Tous sont d’accord pour admirer la qualité de son travail. Les plus grands noms du rock lui rendent systématiquement hommage, autant comme producteur-arrangeur (il a remixé King Crimson et Jethro Tull) que comme interprète. Pourtant, Steven Wilson – et il s’en plaint – reste « inconnu » du grand public. Pratiquement pas de passages radio, peu d’articles de presse (au moins chez les anglo-saxons, à commencer par la Grande-Bretagne, son pays d’origine) et pourtant, paradoxe absolu, il remplit de plus en plus les salles, au fil de ses tournées. Il a chanté devant 8 000 personnes à Berlin, a joué à guichets fermés à Paris et il y a gros à parier que le Vinci refusera du monde lors de sa venue en janvier 2019.

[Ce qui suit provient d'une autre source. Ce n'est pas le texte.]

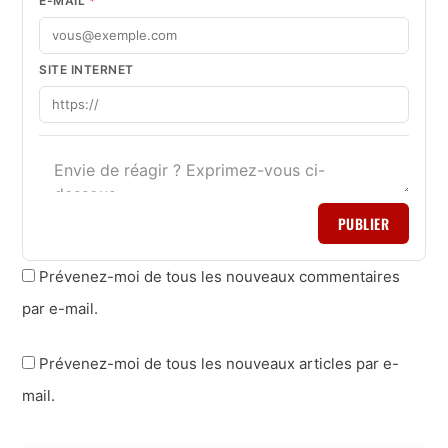
E-MAIL
*
SITE INTERNET
PUBLIER
Prévenez-moi de tous les nouveaux commentaires
par e-mail.
Prévenez-moi de tous les nouveaux articles par e-
mail.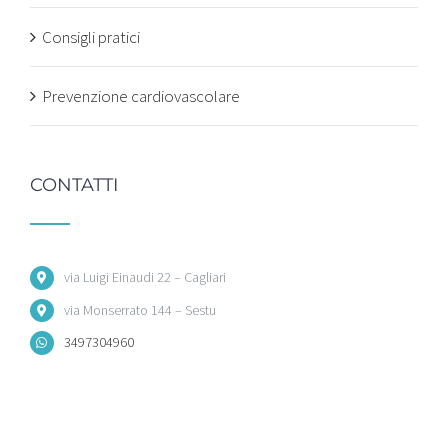
Consigli pratici
Prevenzione cardiovascolare
CONTATTI
via Luigi Einaudi 22 – Cagliari
via Monserrato 144 – Sestu
3497304960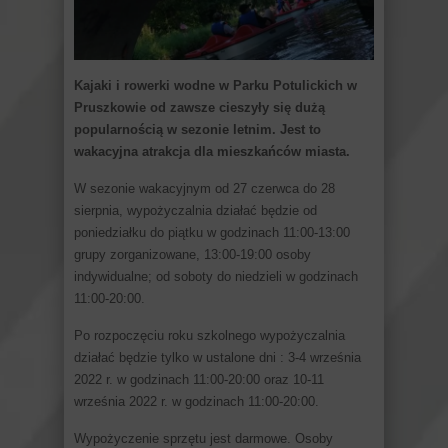
Kajaki i rowerki wodne w Parku Potulickich w
Pruszkowie od zawsze cieszyły się dużą
popularnością w sezonie letnim. Jest to
wakacyjna atrakcja dla mieszkańców miasta.
W sezonie wakacyjnym od 27 czerwca do 28
sierpnia, wypożyczalnia działać będzie od
poniedziałku do piątku w godzinach 11:00-13:00
grupy zorganizowane, 13:00-19:00 osoby
indywidualne; od soboty do niedzieli w godzinach
11:00-20:00.
Po rozpoczęciu roku szkolnego wypożyczalnia
działać będzie tylko w ustalone dni : 3-4 września
2022 r. w godzinach 11:00-20:00 oraz 10-11
września 2022 r. w godzinach 11:00-20:00.
Wypożyczenie sprzętu jest darmowe. Osoby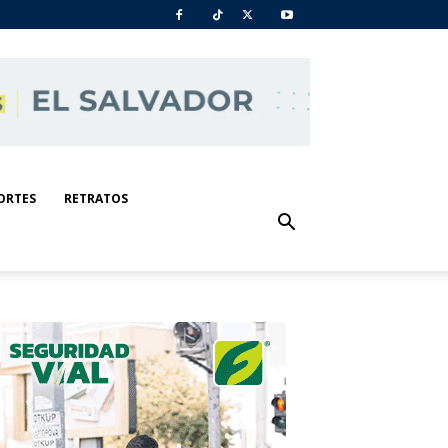
ORTES
RETRATOS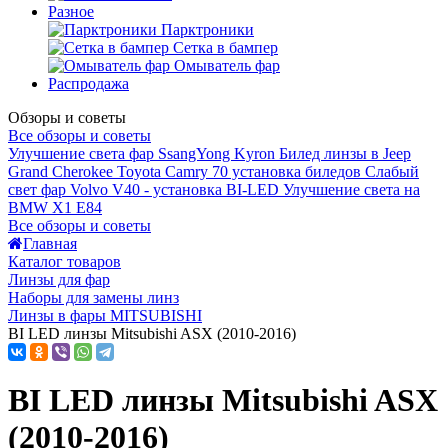
Разное
Парктроники
Сетка в бампер
Омыватель фар
Распродажа
Обзоры и советы
Все обзоры и советы
Улучшение света фар SsangYong Kyron
Билед линзы в Jeep
Grand Cherokee
Toyota Camry 70 установка биледов
Слабый
свет фар Volvo V40 - установка BI-LED
Улучшение света на
BMW X1 E84
Все обзоры и советы
Главная
Каталог товаров
Линзы для фар
Наборы для замены линз
Линзы в фары MITSUBISHI
BI LED линзы Mitsubishi ASX (2010-2016)
BI LED линзы Mitsubishi ASX
(2010-2016)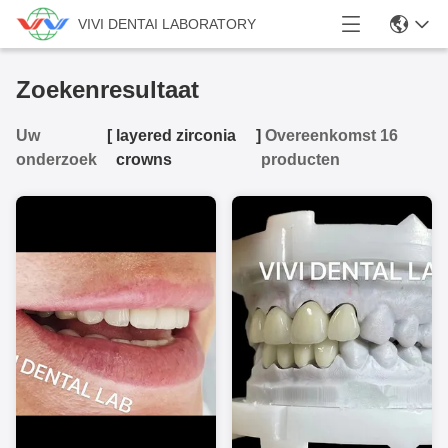
VIVI DENTAI LABORATORY
Zoekenresultaat
Uw
[
layered zirconia
]
Overeenkomst 16
onderzoek
crowns
producten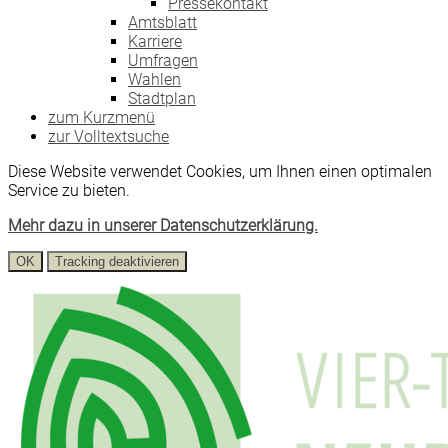
Pressekontakt
Amtsblatt
Karriere
Umfragen
Wahlen
Stadtplan
zum Kurzmenü
zur Volltextsuche
Diese Website verwendet Cookies, um Ihnen einen optimalen
Service zu bieten.
Mehr dazu in unserer Datenschutzerklärung.
OK
Tracking deaktivieren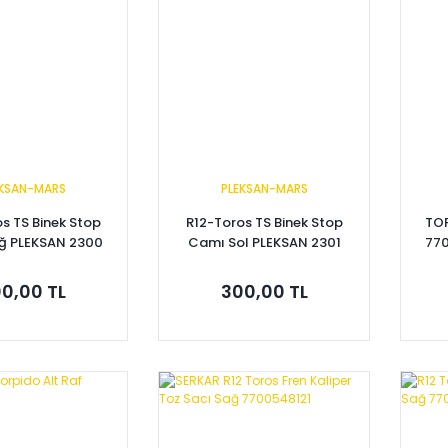
EKSAN-MARS
PLEKSAN-MARS
s TS Binek Stop
R12-Toros TS Binek Stop
TOR
ğ PLEKSAN 2300
Camı Sol PLEKSAN 2301
770
0,00 TL
300,00 TL
pete Ekle
Sepete Ekle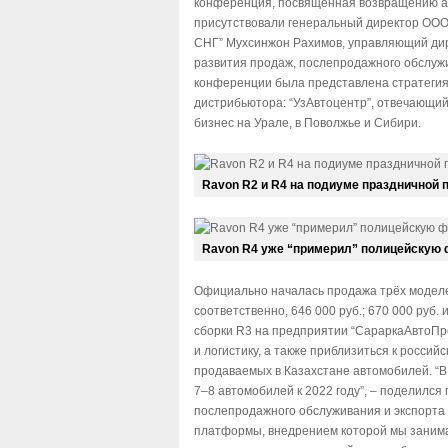
конференция, посвященная возвращению ав
присутствовали генеральный директор ООО
СНГ” Мухсинжон Рахимов, управляющий дире
развития продаж, послепродажного обслужи
конференции была представлена стратегия 
дистрибьютора: “УзАвтоцентр”, отвечающи
бизнес на Урале, в Поволжье и Сибири.
Ravon R2 и R4 на подиуме праздничной 
Ravon R4 уже “примерил” полицейскую
Официально началась продажа трёх моделей
соответственно, 646 000 руб.; 670 000 руб.
сборки R3 на предприятии “СараркаАвтоПр
и логистику, а также приблизиться к россий
продаваемых в Казахстане автомобилей. “
7–8 автомобилей к 2022 году”, – поделилс
послепродажного обслуживания и экспорта 
платформы, внедрением которой мы занима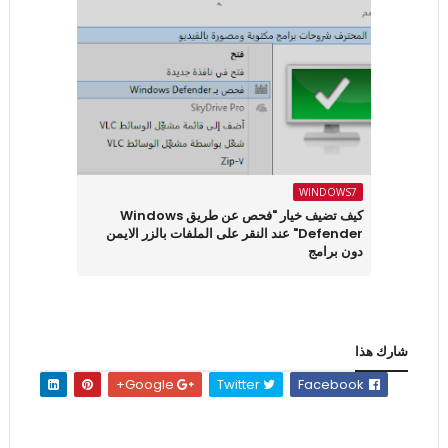
WINDOWS7
كيف تضيف خيار "فحص عن طريق Windows
Defender" عند النقر على الملفات بالزر الايمن
دون برامج
شارك هذا
Google+
Twitter
Facebook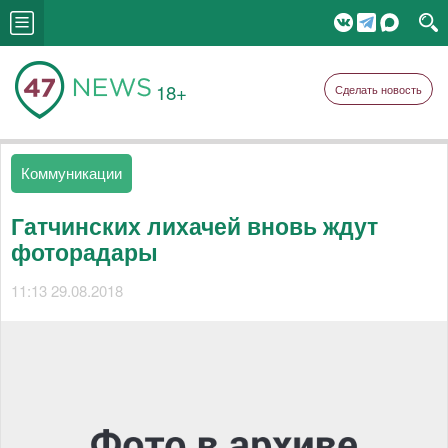
18+
Сделать новость
Коммуникации
Гатчинских лихачей вновь ждут
фоторадары
11:13 29.08.2018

Le monsieur qui joue pieds nus pour mieux manipuler ses pédales d’effets à coups d’orteils est sans doute le seul vrai descendant du rock dit « progressif », celui des années 70 flamboyantes, avec, en tête, les Pink Floyd. Un rock ouvert qui s’appuie sur les grands principes du genre et qui, pourtant n’est ni une copie, ni une caricature. Wilson est un grand auteur, capable de se renouveler tout en restant fidèle à ses racines, plongées, sans complexe, dans Donna Summer, Saturday Night Fever, Radiohead et, bien sûr, les Floyd : « Il faut sans cesse alimenter les gens, n’oubliez pas que Bowie en 1972-1973 sort un album tous les six mois ! » (Paris-Match).

Un guitariste génial

Fondateur du groupe Porcupine Tree, Steven Wilson roule désormais en solo. Son dernier album, To the bone (dont le titre est repris pour la tournée), frôle la perfection. Inspiré par « le chaos paranoïaque de l’époque actuelle où la vérité peut apparemment être une notion flexible, les observations de la vie quotidienne des réfugiés, des terroristes et des fondamentalistes religieux, et une photo bienvenue de certaines des évasions les plus joyeuses que j’ai créées dans ma carrière jusqu’à présent. Quelque chose pour toute la famille ! » (sic), ce qui est en soi un sacré mélange, son disque reste fidèle au rock progressif, sait y intégrer sans abus quelques couleurs symphoniques, rend hommage à son talent d’exceptionnel guitariste (« Virtuose de l’instrument, il aligne des chorus qui disent beaucoup de son admiration pour David Gilmour, soliste de Pink Floyd, dont l’album Dark Side of the Moon a été un des premiers albums en sa possession » [Le Figaro]) et à ses idoles d’enfance : « un rock pop progressif hyper ambitieux, inspiré par So de Peter Gabriel, Hounds of Love de Kate bush, Colour of Spring de Talk Talk et Seeds of Love de Tears For Fears » dit-il.

Steven Wilson, en héritier des meilleurs du rock progressif, a aussi l’avantage de réunir dans un même enthousiasme les générations de ceux qui n’ont pas connu les seventies et de ceux qui en ont la nostalgie. C’est sans doute en cela qu’il parle d’une musique « pour toute la famille ».